The Act appears as 12 USC 1701j-3. See also CFR 12 § 591.5, the federal regulation which allows the enforcement of due on sale clauses with several specific exceptions listed hereafter:
b)Specific limitations. With respect to any loan on the security of a home occupied or to be occupied by the borrower,
(1) A lender shall not (except with regard to a reverse mortgage) exercise its option pursuant to a due-on-sale clause upon:
(i) The creation of a lien or other encumbrance subordinate to the lender's security instrument which does not relate to a transfer of rights of occupancy in the property: Provided, That such lien or encumbrance is not created pursuant to a contract for deed;
(ii) The creation of a purchase-money security interest for household appliances;
(iii) A transfer by devise, descent, or operation of law on the death of a joint tenant or tenant by the entirety;
(iv) The granting of a leasehold interest which has a term of three years or less and which does not contain an option to purchase (that is, either a lease of more than three years or a lease with an option to purchase will allow the exercise of a due-on-sale clause);
(v) A transfer, in which the transferee is a person who occupies or will occupy the property, which is:
(A) A transfer to a relative resulting from the death of the borrower;
(B) A transfer where the spouse or child(ren) becomes an owner of the property; or
(C) A transfer resulting from a decree of dissolution of marriage, legal separation agreement, or from an incidental property settlement agreement by which the spouse becomes an owner of the property; or
(vi) A transfer into an inter vivos trust in which the borrower is and remains the beneficiary and occupant of the property, unless, as a condition precedent to such transfer, the borrower refuses to provide the lender with reasonable means acceptable to the lender by which the lender will be assured of timely notice of any subsequent transfer of the beneficial interest or change in occupancy.

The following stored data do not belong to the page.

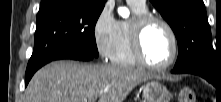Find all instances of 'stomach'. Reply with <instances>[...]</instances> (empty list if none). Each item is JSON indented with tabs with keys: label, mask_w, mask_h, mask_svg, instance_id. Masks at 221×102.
<instances>
[{
	"label": "stomach",
	"mask_w": 221,
	"mask_h": 102,
	"mask_svg": "<svg viewBox=\"0 0 221 102\" xmlns=\"http://www.w3.org/2000/svg\"><path fill=\"white\" fill-rule=\"evenodd\" d=\"M144 102H170L172 95L158 81H149L142 86Z\"/></svg>",
	"instance_id": "obj_1"
}]
</instances>
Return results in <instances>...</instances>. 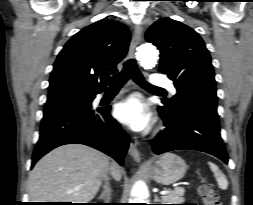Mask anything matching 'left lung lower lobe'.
Wrapping results in <instances>:
<instances>
[{"label": "left lung lower lobe", "mask_w": 253, "mask_h": 205, "mask_svg": "<svg viewBox=\"0 0 253 205\" xmlns=\"http://www.w3.org/2000/svg\"><path fill=\"white\" fill-rule=\"evenodd\" d=\"M158 111L164 121V129L152 140L155 154L191 149L209 153L225 163L228 162L220 136L216 106L196 103L171 111L163 103Z\"/></svg>", "instance_id": "0a47b994"}]
</instances>
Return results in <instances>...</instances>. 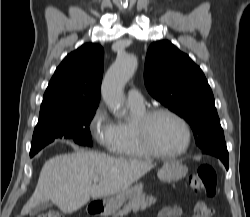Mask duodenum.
I'll use <instances>...</instances> for the list:
<instances>
[{
    "mask_svg": "<svg viewBox=\"0 0 250 217\" xmlns=\"http://www.w3.org/2000/svg\"><path fill=\"white\" fill-rule=\"evenodd\" d=\"M88 212L92 216L101 215L103 212V206L101 204H98V203H91L88 206Z\"/></svg>",
    "mask_w": 250,
    "mask_h": 217,
    "instance_id": "obj_1",
    "label": "duodenum"
}]
</instances>
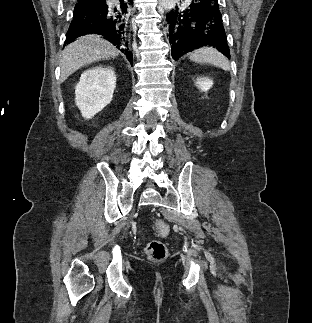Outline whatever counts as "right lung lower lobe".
<instances>
[{
	"label": "right lung lower lobe",
	"mask_w": 312,
	"mask_h": 323,
	"mask_svg": "<svg viewBox=\"0 0 312 323\" xmlns=\"http://www.w3.org/2000/svg\"><path fill=\"white\" fill-rule=\"evenodd\" d=\"M73 20L66 34L65 44L86 34L102 35L110 41L128 60L133 62V55L128 45V16L133 0H77Z\"/></svg>",
	"instance_id": "98d812e1"
}]
</instances>
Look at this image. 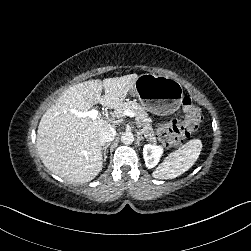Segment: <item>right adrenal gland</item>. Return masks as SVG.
<instances>
[{"instance_id": "1", "label": "right adrenal gland", "mask_w": 251, "mask_h": 251, "mask_svg": "<svg viewBox=\"0 0 251 251\" xmlns=\"http://www.w3.org/2000/svg\"><path fill=\"white\" fill-rule=\"evenodd\" d=\"M110 145V143H106L102 148H101V152H102V155H103V160H106L107 159V149H108V146Z\"/></svg>"}]
</instances>
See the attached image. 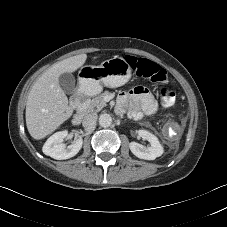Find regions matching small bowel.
I'll list each match as a JSON object with an SVG mask.
<instances>
[{
	"instance_id": "small-bowel-1",
	"label": "small bowel",
	"mask_w": 227,
	"mask_h": 227,
	"mask_svg": "<svg viewBox=\"0 0 227 227\" xmlns=\"http://www.w3.org/2000/svg\"><path fill=\"white\" fill-rule=\"evenodd\" d=\"M118 109L127 110L130 117L140 119L144 115H152L158 105L153 96L144 86H134L118 96Z\"/></svg>"
}]
</instances>
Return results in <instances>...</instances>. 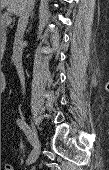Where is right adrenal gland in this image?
<instances>
[{"label":"right adrenal gland","mask_w":109,"mask_h":170,"mask_svg":"<svg viewBox=\"0 0 109 170\" xmlns=\"http://www.w3.org/2000/svg\"><path fill=\"white\" fill-rule=\"evenodd\" d=\"M33 8H34V5L31 8V14H30L31 18L33 17Z\"/></svg>","instance_id":"right-adrenal-gland-1"}]
</instances>
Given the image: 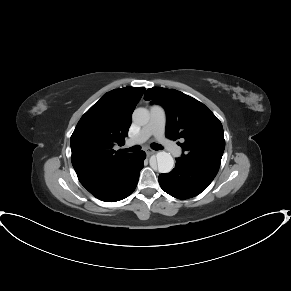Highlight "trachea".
<instances>
[{
  "mask_svg": "<svg viewBox=\"0 0 291 291\" xmlns=\"http://www.w3.org/2000/svg\"><path fill=\"white\" fill-rule=\"evenodd\" d=\"M151 148L153 150H162L163 147L160 145V144H157V143H152L151 144ZM141 149L140 146H134V147H130L128 149H125L126 152H137Z\"/></svg>",
  "mask_w": 291,
  "mask_h": 291,
  "instance_id": "1",
  "label": "trachea"
}]
</instances>
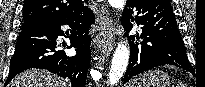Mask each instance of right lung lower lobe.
<instances>
[{"mask_svg":"<svg viewBox=\"0 0 205 87\" xmlns=\"http://www.w3.org/2000/svg\"><path fill=\"white\" fill-rule=\"evenodd\" d=\"M94 21L91 9L84 7L65 19L22 29L5 85L20 72L39 68L69 79L73 87H85L91 59L88 30ZM62 25H69L71 33L62 31ZM66 35L70 39L69 48L77 51L76 56L68 57L64 50L56 48V39Z\"/></svg>","mask_w":205,"mask_h":87,"instance_id":"right-lung-lower-lobe-1","label":"right lung lower lobe"}]
</instances>
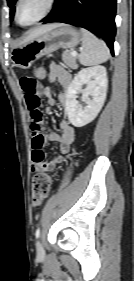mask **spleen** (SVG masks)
<instances>
[{"mask_svg": "<svg viewBox=\"0 0 134 281\" xmlns=\"http://www.w3.org/2000/svg\"><path fill=\"white\" fill-rule=\"evenodd\" d=\"M81 33L82 51L79 55L80 63L84 66H92L107 61L110 57V51L106 43L86 29H81Z\"/></svg>", "mask_w": 134, "mask_h": 281, "instance_id": "obj_1", "label": "spleen"}]
</instances>
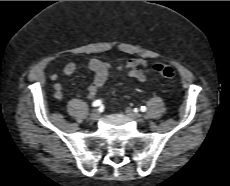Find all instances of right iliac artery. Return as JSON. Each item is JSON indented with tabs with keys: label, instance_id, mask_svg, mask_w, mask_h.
Here are the masks:
<instances>
[{
	"label": "right iliac artery",
	"instance_id": "1",
	"mask_svg": "<svg viewBox=\"0 0 230 186\" xmlns=\"http://www.w3.org/2000/svg\"><path fill=\"white\" fill-rule=\"evenodd\" d=\"M102 104V101L101 100H96L92 103V106L93 107H97V106H100Z\"/></svg>",
	"mask_w": 230,
	"mask_h": 186
}]
</instances>
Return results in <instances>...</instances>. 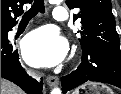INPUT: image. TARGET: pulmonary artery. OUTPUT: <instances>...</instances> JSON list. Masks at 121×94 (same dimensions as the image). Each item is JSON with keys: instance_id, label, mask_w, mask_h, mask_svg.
Instances as JSON below:
<instances>
[{"instance_id": "1", "label": "pulmonary artery", "mask_w": 121, "mask_h": 94, "mask_svg": "<svg viewBox=\"0 0 121 94\" xmlns=\"http://www.w3.org/2000/svg\"><path fill=\"white\" fill-rule=\"evenodd\" d=\"M53 18L56 21L64 22L68 18V12L64 7L56 6L54 9ZM13 32H15V30L12 31V33Z\"/></svg>"}]
</instances>
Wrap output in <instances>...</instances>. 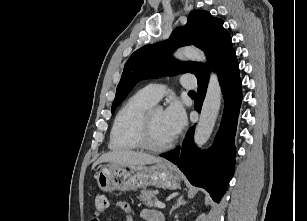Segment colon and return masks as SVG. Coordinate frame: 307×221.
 Returning <instances> with one entry per match:
<instances>
[{"label": "colon", "mask_w": 307, "mask_h": 221, "mask_svg": "<svg viewBox=\"0 0 307 221\" xmlns=\"http://www.w3.org/2000/svg\"><path fill=\"white\" fill-rule=\"evenodd\" d=\"M109 202L104 194H99L96 196L94 201V212L95 215L99 216L103 214L108 208Z\"/></svg>", "instance_id": "obj_1"}]
</instances>
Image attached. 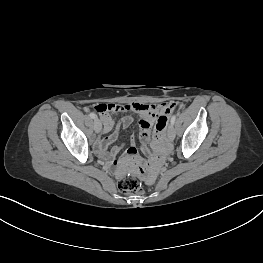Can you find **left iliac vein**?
Here are the masks:
<instances>
[{"instance_id": "obj_1", "label": "left iliac vein", "mask_w": 263, "mask_h": 263, "mask_svg": "<svg viewBox=\"0 0 263 263\" xmlns=\"http://www.w3.org/2000/svg\"><path fill=\"white\" fill-rule=\"evenodd\" d=\"M168 138L170 139V140H174V138H175V129H174V126L173 125H169V127H168Z\"/></svg>"}]
</instances>
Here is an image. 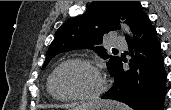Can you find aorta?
<instances>
[{"mask_svg": "<svg viewBox=\"0 0 171 110\" xmlns=\"http://www.w3.org/2000/svg\"><path fill=\"white\" fill-rule=\"evenodd\" d=\"M120 27H121V29H122L125 33H127L131 38L133 37V34H132V32L130 31L129 26H128L126 23H124V22L121 21Z\"/></svg>", "mask_w": 171, "mask_h": 110, "instance_id": "1", "label": "aorta"}]
</instances>
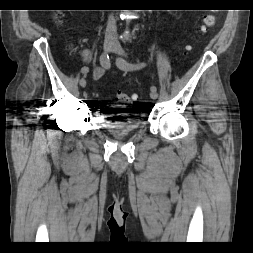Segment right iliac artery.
<instances>
[{
    "instance_id": "1",
    "label": "right iliac artery",
    "mask_w": 253,
    "mask_h": 253,
    "mask_svg": "<svg viewBox=\"0 0 253 253\" xmlns=\"http://www.w3.org/2000/svg\"><path fill=\"white\" fill-rule=\"evenodd\" d=\"M100 63L101 66L104 68H109L110 66V61H109V55L108 53H102L100 56ZM81 75H88L89 74V68L88 67H82L80 71Z\"/></svg>"
}]
</instances>
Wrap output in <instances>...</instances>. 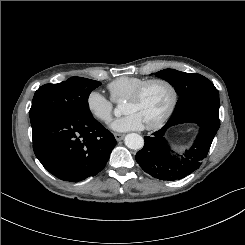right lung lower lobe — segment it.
<instances>
[{
  "instance_id": "obj_1",
  "label": "right lung lower lobe",
  "mask_w": 245,
  "mask_h": 245,
  "mask_svg": "<svg viewBox=\"0 0 245 245\" xmlns=\"http://www.w3.org/2000/svg\"><path fill=\"white\" fill-rule=\"evenodd\" d=\"M31 125L36 157L64 181L79 182L98 174L116 145L113 134L93 117L69 120L48 114Z\"/></svg>"
}]
</instances>
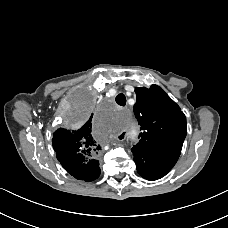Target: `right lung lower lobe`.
I'll list each match as a JSON object with an SVG mask.
<instances>
[{"label": "right lung lower lobe", "instance_id": "obj_1", "mask_svg": "<svg viewBox=\"0 0 228 228\" xmlns=\"http://www.w3.org/2000/svg\"><path fill=\"white\" fill-rule=\"evenodd\" d=\"M95 160V159H94ZM62 164V166L64 167V169L70 173L72 176H74L77 179H82L84 177L81 176V172L77 171L75 169V167L73 166V164L70 161H66V162H60ZM95 173L93 176V180L96 179L99 175H100V168L98 166V161L96 160V166H95ZM84 180V179H82ZM86 181V180H85ZM92 181V180H91Z\"/></svg>", "mask_w": 228, "mask_h": 228}]
</instances>
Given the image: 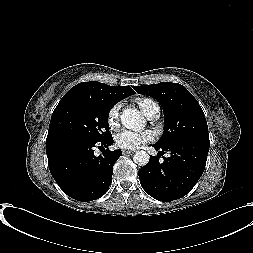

None of the above exceptions seem to apply to a beneficiary deed, although receipt by devise is one of the exceptions. While a Joint Tenancy transfer is also one of the exceptions, I would recommend against using that means because JTROS would give a present 1/2 interest. I think he should use a Will to leave the property at death as that transfer is protected from the exercise of the due on sale clause.